> What you have to do: In the material below, find every line containing "프로세스" and copy that line.

***

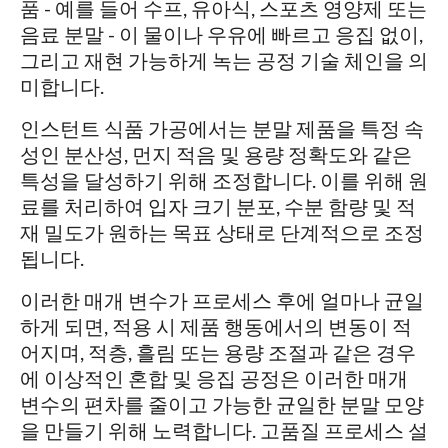
품 - 예를 들어 수프, 유아식, 스포츠 영양제 또는
음료 분말 - 이 물이나 우유에 빠르고 응집 없이,
그리고 재현 가능하게 녹는 공정 기술 체인을 의
미합니다.
인스턴트 식품 가공에서는 분말 제품을 특정 속
성인 분산성, 먼지 적음 및 용량 정확도와 같은
특성을 달성하기 위해 조정합니다. 이를 위해 원
료를 처리하여 입자 크기 분포, 수분 함량 및 적
재 밀도가 원하는 목표 상태로 단계적으로 조정
됩니다.
이러한 매개 변수가 프로세스 후에 얼마나 균일
하게 되면, 적용 시 제품 행동에서의 변동이 적
어지며, 적층, 흘림 또는 용량 조절과 같은 경우
에 이상적인 혼합 및 응집 공정은 이러한 매개
변수의 편차를 줄이고 가능한 균일한 분말 모양
을 만들기 위해 노력합니다. 고품질 프로세스 설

***

> The answer:
이러한 매개 변수가 프로세스 후에 얼마나 균일
을 만들기 위해 노력합니다. 고품질 프로세스 설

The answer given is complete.